Seems to be more of a server issue as I've completely disabled the WireGuard interface on the router and I'm still getting the same response when I try to ping the router via 192.168.1.1.

PING 192.168.1.1 (192.168.1.1) 56(84) bytes of data.
From 10.7.0.1 icmp_seq=1 Destination Host Unreachable

So it's like the server just doesn't know what to do with the request.

I also tried changing the server config back to what I had originally, encase the issue was masq on the LAN interface but no change there either.

There's also an option in the peer settings for OpenWrt called "Route Allowed IP's" If I enable that checkbox with the current config on the server of 192.168.1.0/24 via 10.7.0.2 I get no internet connection. So I currently have that checkbox unchecked so I can connect directly via WAN for internet but still access VPN clients.

Well it seems as if I've hit a dead end.

I have one last thing to try though. I found this post that matches my issue: https://gist.github.com/insdavm/b1034635ab23b8839bf957aa406b5e39

It suggests adding the following iptable rules

# iptables -A FORWARD -i wg0-client -j ACCEPT
# iptables -t nat -A POSTROUTING -o eth0 -j MASQUERADE

I'm not familiar with iptables or nftables that I believe 22.03 uses.

Since I'm using OpenWrt and not a Ubuntu server as in their example I'm not sure how to translate these iptable rules to OpenWrt's firewall settings.

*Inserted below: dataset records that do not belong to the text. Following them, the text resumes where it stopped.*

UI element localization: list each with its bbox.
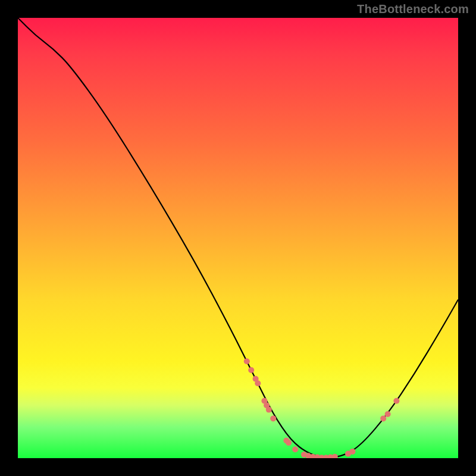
data-marker: [380, 415, 386, 421]
curve-layer: [18, 18, 458, 458]
data-marker: [332, 454, 338, 458]
data-marker: [349, 449, 355, 455]
data-marker: [385, 411, 391, 417]
watermark-text: TheBottleneck.com: [357, 2, 469, 16]
data-marker: [292, 446, 298, 452]
data-marker: [255, 380, 261, 386]
data-marker: [393, 398, 399, 404]
data-markers: [244, 358, 400, 458]
data-marker: [244, 358, 250, 364]
data-marker: [270, 415, 276, 421]
bottleneck-curve: [18, 18, 458, 458]
plot-area: [18, 18, 458, 458]
data-marker: [248, 367, 254, 373]
data-marker: [286, 440, 292, 446]
chart-stage: TheBottleneck.com: [0, 0, 476, 476]
data-marker: [266, 407, 272, 413]
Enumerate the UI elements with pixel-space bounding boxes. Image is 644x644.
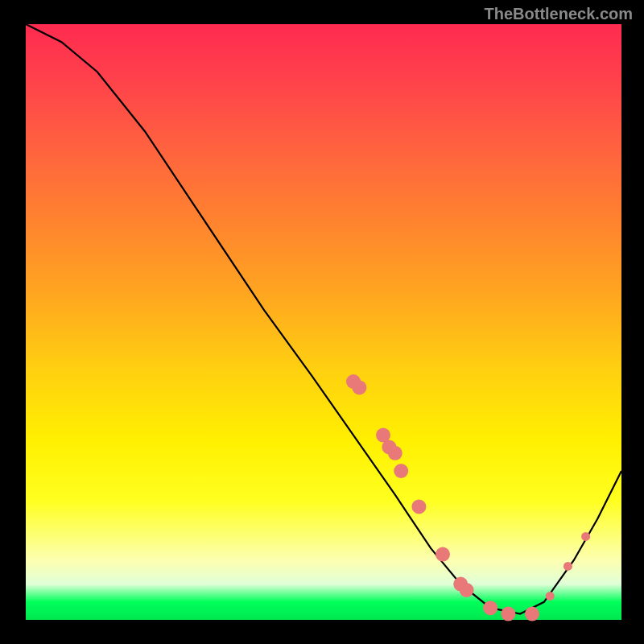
data-point-small xyxy=(546,592,555,601)
data-points-large xyxy=(346,374,539,621)
data-point xyxy=(525,607,539,621)
bottleneck-curve xyxy=(26,24,621,614)
data-point xyxy=(501,607,515,621)
data-point xyxy=(436,547,450,562)
data-point xyxy=(483,601,497,615)
data-point-small xyxy=(564,562,572,571)
data-point xyxy=(460,583,474,597)
data-point xyxy=(411,499,426,514)
chart-plot-area xyxy=(26,24,621,620)
chart-svg xyxy=(26,24,621,620)
data-point xyxy=(352,380,366,394)
data-point xyxy=(394,464,408,478)
watermark-text: TheBottleneck.com xyxy=(485,5,633,23)
data-point xyxy=(388,446,402,460)
data-point-small xyxy=(581,532,590,541)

Can anyone help me with the correct config for OpenWrt firewall?

If you don't have "route allowed IPs" enabled, you must manually set the routes you want, otherwise the interface doesn't do anything at all.

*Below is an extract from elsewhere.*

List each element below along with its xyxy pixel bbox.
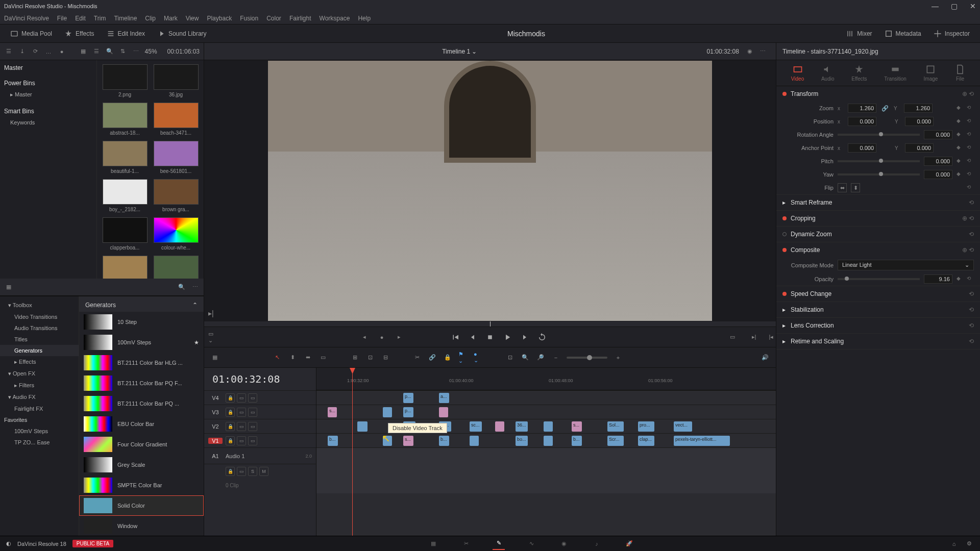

Is the wiregaurd interface actually handshaking on the OpenWrt side:

wg show

With route allowed ip's enabled in peer setting:

I get a handshake but I have no internet connection and cannot ping any VPN IP 10.7.0.1 or 10.7.0.3. Unless of course I enable masq on the VPN zone in which case I regain internet and can ping 10.7.0.1 and 10.7.0.3. I can even SSH into the server via 10.7.0.1 which I cannot do with masq disabled.

Ok... so that indicates that the problem is the route on the VPS side. Everything on OpenWrt is correct, as far as I can tell.

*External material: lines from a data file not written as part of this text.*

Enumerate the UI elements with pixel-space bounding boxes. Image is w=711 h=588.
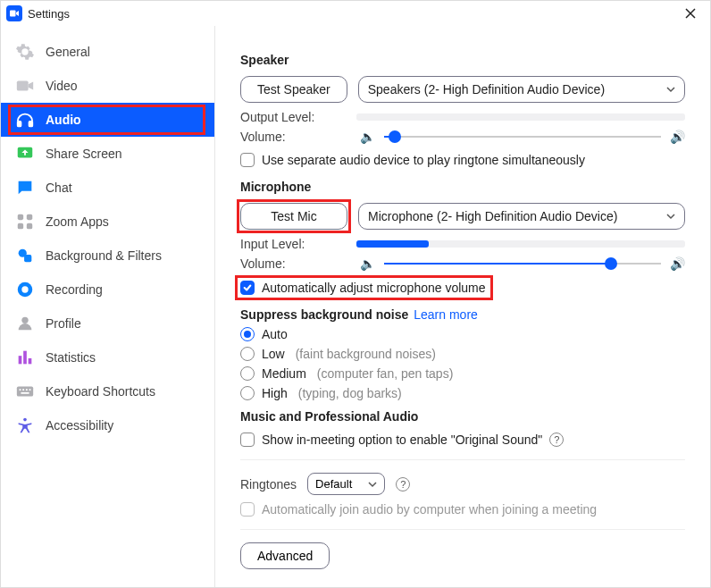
video-icon — [15, 76, 35, 96]
volume-low-icon: 🔈 — [360, 256, 375, 271]
speaker-title: Speaker — [240, 53, 685, 67]
test-speaker-button[interactable]: Test Speaker — [240, 76, 347, 103]
svg-rect-17 — [17, 387, 33, 397]
highlight-box — [8, 105, 205, 135]
apps-icon — [15, 212, 35, 231]
close-button[interactable] — [676, 1, 705, 26]
sidebar-item-background-filters[interactable]: Background & Filters — [1, 239, 214, 273]
svg-rect-20 — [26, 389, 28, 391]
checkbox-icon — [240, 502, 255, 517]
audio-icon — [15, 110, 35, 130]
svg-point-13 — [21, 317, 28, 323]
volume-high-icon: 🔊 — [670, 256, 685, 271]
svg-rect-7 — [18, 223, 23, 229]
sidebar-item-keyboard-shortcuts[interactable]: Keyboard Shortcuts — [1, 374, 214, 408]
sidebar-item-profile[interactable]: Profile — [1, 307, 214, 340]
music-title: Music and Professional Audio — [240, 409, 685, 424]
svg-rect-6 — [27, 214, 32, 220]
sidebar-item-accessibility[interactable]: Accessibility — [1, 408, 214, 442]
radio-label: Medium — [262, 366, 306, 381]
auto-adjust-label: Automatically adjust microphone volume — [262, 281, 486, 295]
sidebar-item-label: Recording — [46, 282, 103, 297]
speaker-volume-label: Volume: — [240, 130, 356, 144]
chat-icon — [15, 178, 35, 197]
svg-rect-1 — [17, 81, 29, 91]
svg-rect-0 — [10, 11, 16, 17]
chevron-down-icon — [666, 85, 675, 94]
auto-adjust-checkbox[interactable]: Automatically adjust microphone volume — [240, 281, 486, 295]
sidebar-item-zoom-apps[interactable]: Zoom Apps — [1, 205, 214, 239]
mic-device-value: Microphone (2- High Definition Audio Dev… — [368, 209, 617, 223]
auto-join-checkbox[interactable]: Automatically join audio by computer whe… — [240, 502, 685, 517]
radio-icon — [240, 347, 255, 361]
titlebar: Settings — [1, 1, 710, 26]
sidebar-item-share-screen[interactable]: Share Screen — [1, 137, 214, 171]
svg-rect-22 — [21, 392, 29, 394]
profile-icon — [15, 314, 35, 333]
sidebar-item-label: Keyboard Shortcuts — [46, 384, 155, 399]
radio-label: Auto — [262, 327, 288, 341]
svg-rect-15 — [23, 351, 27, 365]
ringtones-select[interactable]: Default — [307, 473, 385, 495]
svg-point-12 — [21, 286, 28, 292]
learn-more-link[interactable]: Learn more — [414, 307, 478, 322]
sidebar-item-chat[interactable]: Chat — [1, 171, 214, 205]
sidebar-item-general[interactable]: General — [1, 35, 214, 69]
mic-device-select[interactable]: Microphone (2- High Definition Audio Dev… — [358, 203, 685, 230]
sidebar-item-video[interactable]: Video — [1, 69, 214, 103]
suppress-option-low[interactable]: Low(faint background noises) — [240, 347, 685, 361]
share-icon — [15, 144, 35, 164]
settings-main: Speaker Test Speaker Speakers (2- High D… — [215, 26, 710, 587]
svg-rect-19 — [22, 389, 24, 391]
speaker-device-select[interactable]: Speakers (2- High Definition Audio Devic… — [358, 76, 685, 103]
chevron-down-icon — [368, 480, 377, 489]
sidebar-item-label: Profile — [46, 316, 81, 331]
sidebar-item-audio[interactable]: Audio — [1, 103, 214, 137]
sidebar-item-recording[interactable]: Recording — [1, 273, 214, 307]
sidebar-item-label: Video — [46, 79, 78, 93]
svg-rect-3 — [29, 122, 33, 127]
checkbox-icon — [240, 281, 255, 295]
svg-rect-8 — [27, 223, 32, 229]
suppress-title: Suppress background noise — [240, 307, 408, 322]
input-level-meter — [356, 240, 685, 248]
divider — [240, 459, 685, 460]
speaker-device-value: Speakers (2- High Definition Audio Devic… — [368, 82, 605, 97]
filters-icon — [15, 246, 35, 265]
sidebar-item-label: Background & Filters — [46, 248, 162, 263]
advanced-button[interactable]: Advanced — [240, 542, 330, 569]
checkbox-icon — [240, 153, 255, 167]
sidebar-item-label: Chat — [46, 181, 72, 195]
svg-rect-16 — [29, 358, 32, 364]
help-icon[interactable]: ? — [396, 477, 410, 491]
suppress-option-medium[interactable]: Medium(computer fan, pen taps) — [240, 366, 685, 381]
radio-icon — [240, 366, 255, 381]
suppress-option-auto[interactable]: Auto — [240, 327, 685, 341]
auto-join-label: Automatically join audio by computer whe… — [262, 502, 597, 517]
svg-rect-5 — [18, 214, 23, 220]
svg-rect-18 — [20, 389, 21, 391]
separate-audio-label: Use separate audio device to play ringto… — [262, 153, 585, 167]
radio-hint: (computer fan, pen taps) — [317, 366, 454, 381]
suppress-option-high[interactable]: High(typing, dog barks) — [240, 386, 685, 400]
radio-icon — [240, 386, 255, 400]
input-level-label: Input Level: — [240, 237, 356, 251]
volume-high-icon: 🔊 — [670, 130, 685, 144]
svg-rect-14 — [19, 356, 22, 364]
microphone-title: Microphone — [240, 180, 685, 194]
original-sound-checkbox[interactable]: Show in-meeting option to enable "Origin… — [240, 433, 685, 447]
sidebar-item-statistics[interactable]: Statistics — [1, 340, 214, 374]
mic-volume-slider[interactable] — [384, 257, 661, 270]
radio-hint: (faint background noises) — [296, 347, 436, 361]
help-icon[interactable]: ? — [549, 433, 564, 447]
gear-icon — [15, 42, 35, 62]
sidebar-item-label: General — [46, 45, 90, 59]
test-mic-button[interactable]: Test Mic — [240, 203, 347, 230]
sidebar-item-label: Share Screen — [46, 147, 122, 161]
speaker-volume-slider[interactable] — [384, 130, 661, 143]
window-title: Settings — [28, 7, 676, 21]
sidebar-item-label: Zoom Apps — [46, 214, 109, 229]
ringtones-value: Default — [315, 477, 352, 491]
volume-low-icon: 🔈 — [360, 130, 375, 144]
separate-audio-checkbox[interactable]: Use separate audio device to play ringto… — [240, 153, 685, 167]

OpenVPN works providing I add a push route 192.168.1.0 255.255.255.0 on the routers client config and

iroute 192.168.1.0 255.255.255.0

on the server config.

I wanted to switch to WireGuard as bandwidth is poor on OpenVPN with my router.

I didn't need to add any static routes or iptable rules with the OpenVPN setup. I'm just looking for some equivalent setup for WireGuard that will get me to the same point.